Nigeria’s oil sector may be showing signs of recovery, but the benefits are yet to reflect in the daily realities of citizens, raising fresh concerns about how national revenue is managed and distributed.

Data from the Nigerian National Petroleum Company Limited, Federation Account records, and transparency reports indicate a widening gap between rising oil earnings and the actual impact on the economy.

While higher production and favourable global prices have increased revenue potential, remittances into the Federation Account remain inconsistent. Minister of Finance, Wale Edun, recently stated that increased oil output provides more fiscal space, but available figures suggest a more complex reality.

In 2025, about N604.61B was remitted compared to a projected N4.2T, representing a significant shortfall. In Dec. 2025 alone, remittances dropped to N9.79B, one of the lowest figures recorded within the period.

However, following federal intervention, remittances rose sharply to about N1.804T in Feb. 2026, suggesting that enforcement measures may have a stronger influence on revenue flow than production levels alone.

Despite these inconsistencies, the Federation Account Allocation Committee (FAAC) continues to distribute large sums. About N1.928T was shared in Nov. 2025, while the revenue pool rose to N2.585T in Dec. 2025, with contributions from VAT and Customs offsetting fluctuations in oil revenue.

Major beneficiary states such as Rivers, Delta, and Lagos receive substantial monthly allocations, bolstered by derivation funds and internally generated revenue. Yet, many oil-producing communities continue to face infrastructure deficits, while broader economic indicators show persistent hardship.

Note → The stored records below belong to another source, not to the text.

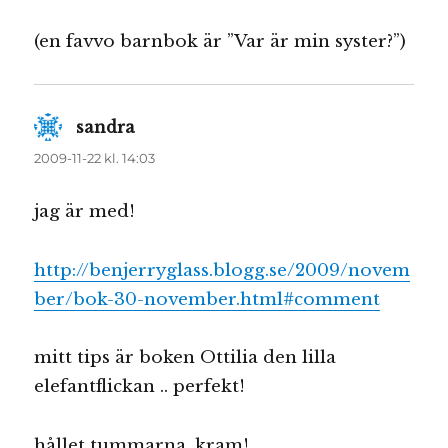
(en favvo barnbok är ”Var är min syster?”)
sandra
skriver:
2009-11-22 kl. 14:03
jag är med!
http://benjerryglass.blogg.se/2009/novem
ber/bok-30-november.html#comment
mitt tips är boken Ottilia den lilla
elefantflickan .. perfekt!
hållet tummarna, kram!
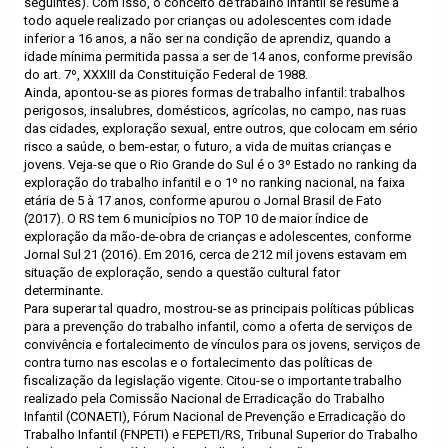
seguintes). Com isso, o conceito de trabalho infantil se resume a
todo aquele realizado por crianças ou adolescentes com idade
inferior a 16 anos, a não ser na condição de aprendiz, quando a
idade mínima permitida passa a ser de 14 anos, conforme previsão
do art. 7º, XXXIII da Constituição Federal de 1988.
Ainda, apontou-se as piores formas de trabalho infantil: trabalhos
perigosos, insalubres, domésticos, agrícolas, no campo, nas ruas
das cidades, exploração sexual, entre outros, que colocam em sério
risco a saúde, o bem-estar, o futuro, a vida de muitas crianças e
jovens. Veja-se que o Rio Grande do Sul é o 3º Estado no ranking da
exploração do trabalho infantil e o 1º no ranking nacional, na faixa
etária de 5 à 17 anos, conforme apurou o Jornal Brasil de Fato
(2017). O RS tem 6 municípios no TOP 10 de maior índice de
exploração da mão-de-obra de crianças e adolescentes, conforme
Jornal Sul 21 (2016). Em 2016, cerca de 212 mil jovens estavam em
situação de exploração, sendo a questão cultural fator
determinante.
Para superar tal quadro, mostrou-se as principais políticas públicas
para a prevenção do trabalho infantil, como a oferta de serviços de
convivência e fortalecimento de vínculos para os jovens, serviços de
contra turno nas escolas e o fortalecimento das políticas de
fiscalização da legislação vigente. Citou-se o importante trabalho
realizado pela Comissão Nacional de Erradicação do Trabalho
Infantil (CONAETI), Fórum Nacional de Prevenção e Erradicação do
Trabalho Infantil (FNPETI) e FEPETI/RS, Tribunal Superior do Trabalho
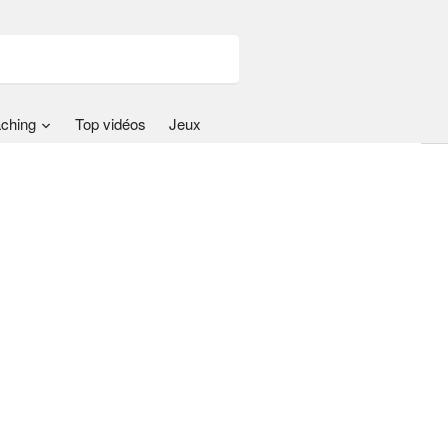
ching
Top vidéos
Jeux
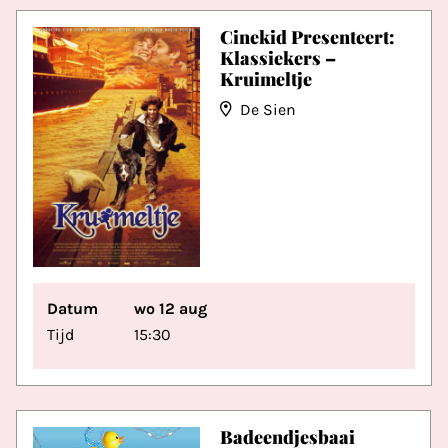
Cinekid Presenteert:
Klassiekers –
Kruimeltje
De Sien
Datum
wo 12 aug
Tijd
15:30
Badeendjesbaai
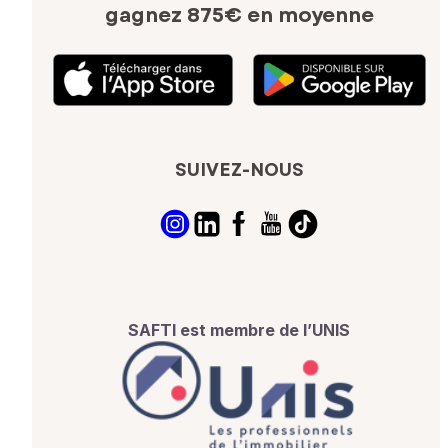
gagnez 875€ en moyenne
SUIVEZ-NOUS
SAFTI est membre de l’UNIS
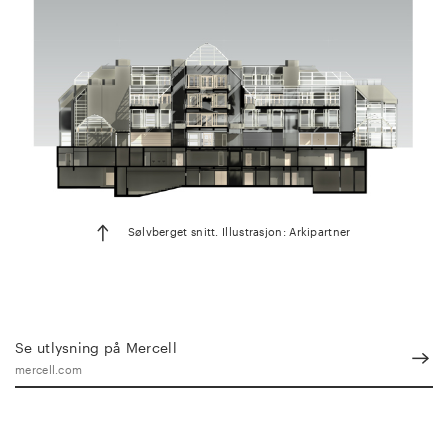
Sølvberget snitt. Illustrasjon: Arkipartner
Se utlysning på Mercell
mercell.com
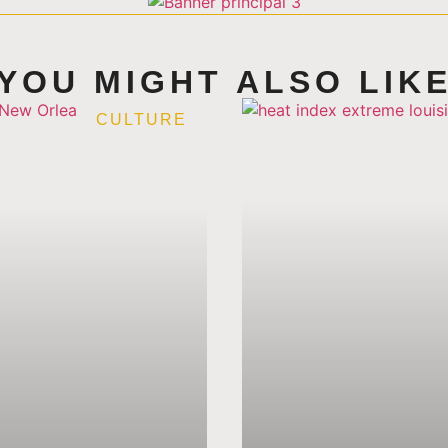
YOU MIGHT ALSO LIK
CULTURE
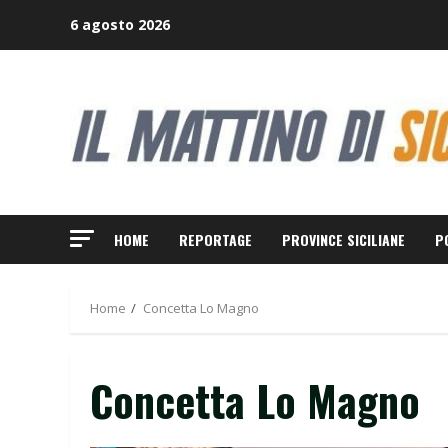
Skip
6 agosto 2026
to
content
HOME
REPORTAGE
PROVINCE SICILIANE
P
Home
Concetta Lo Magno
Concetta Lo Magno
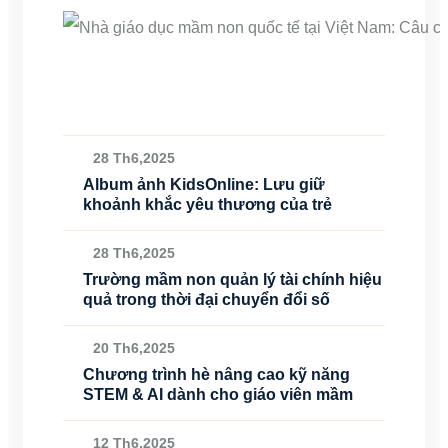
28 Th6,2025
Album ảnh KidsOnline: Lưu giữ
khoảnh khắc yêu thương của trẻ
28 Th6,2025
Trường mầm non quản lý tài chính hiệu
quả trong thời đại chuyển đổi số
20 Th6,2025
Chương trình hè nâng cao kỹ năng
STEM & AI dành cho giáo viên mầm
12 Th6,2025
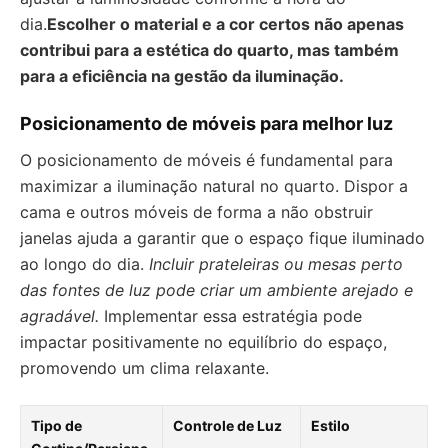
dia.
Escolher o material e a cor certos não apenas
contribui para a estética do quarto, mas também
para a eficiência na gestão da iluminação.
Posicionamento de móveis para melhor luz
O posicionamento de móveis é fundamental para
maximizar a iluminação natural no quarto. Dispor a
cama e outros móveis de forma a não obstruir
janelas ajuda a garantir que o espaço fique iluminado
ao longo do dia.
Incluir prateleiras ou mesas perto
das fontes de luz pode criar um ambiente arejado e
agradável.
Implementar essa estratégia pode
impactar positivamente no equilíbrio do espaço,
promovendo um clima relaxante.
Tipo de
Controle de Luz
Estilo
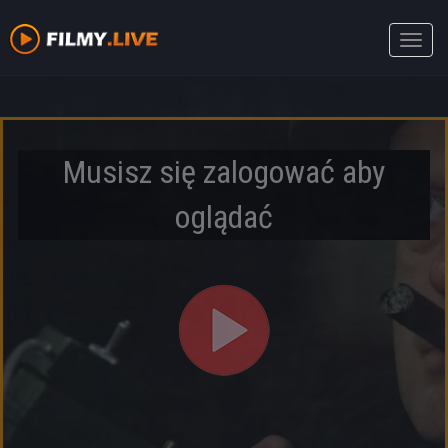
Toggle
naviga
Musisz się zalogować aby
oglądać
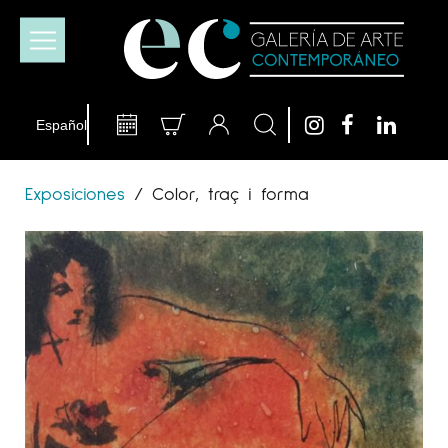
Exposiciones
/
Color, traç i forma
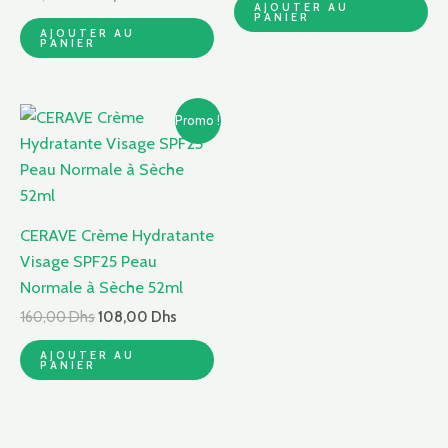
AJOUTER AU
PANIER
AJOUTER AU
PANIER
Le
Le
Promo !
prix
prix
initial
actuel
était :
est :
160,00 Dhs.
108,00 Dhs.
CERAVE Crème Hydratante
Visage SPF25 Peau
Normale à Sèche 52ml
160,00
Dhs
108,00
Dhs
AJOUTER AU
PANIER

Industry sources and analysts point to a structural issue within the revenue framework. According to findings, what is remitted to FAAC is not total oil earnings but what remains after multiple deductions.

Under the current system, gross revenue from crude oil sales is reduced by operational costs, joint venture obligations, debt servicing, taxes, and other statutory expenses. The balance, referred to as net revenue, is what is eventually transferred to the Federation Account.

This “net revenue system” means that government receipts reflect residual funds rather than total earnings, limiting the resources available for distribution.

For instance, if total oil revenue stands at N1T and deductions amount to N600B, only N400B is remitted. Analysts say this structure, though backed by existing legal and fiscal frameworks, reduces transparency and complicates public accountability.

Nigeria’s oil revenue management is guided by constitutional provisions and sector laws, including the Petroleum Industry Act, which allows for multiple deductions before remittance.

In a policy shift, Pres. Bola Tinubu, on Feb. 18, 2026, signed an executive order mandating direct remittance of oil revenues to the Federation Account. The move is seen as an attempt to address gaps created by layers of deductions within the system.

Economist Bismarck Rewane noted that Nigeria’s challenge is less about revenue generation and more about efficiency and distribution. Similarly, the Nigeria Extractive Industries Transparency Initiative has highlighted discrepancies between production data and actual disclosures.

Findings show a recurring pattern: oil is produced, revenue is generated, deductions are applied, reduced funds reach FAAC, allocations are made, yet the impact on citizens remains limited.

This raises a critical question, if trillions of naira are distributed monthly, why do poverty levels remain largely unchanged?

Analysts argue that Nigeria’s challenge is not the volume of oil produced but how much value is retained and effectively utilised. Until transparency improves and leakages are addressed, the country may continue to generate significant revenue without corresponding development outcomes.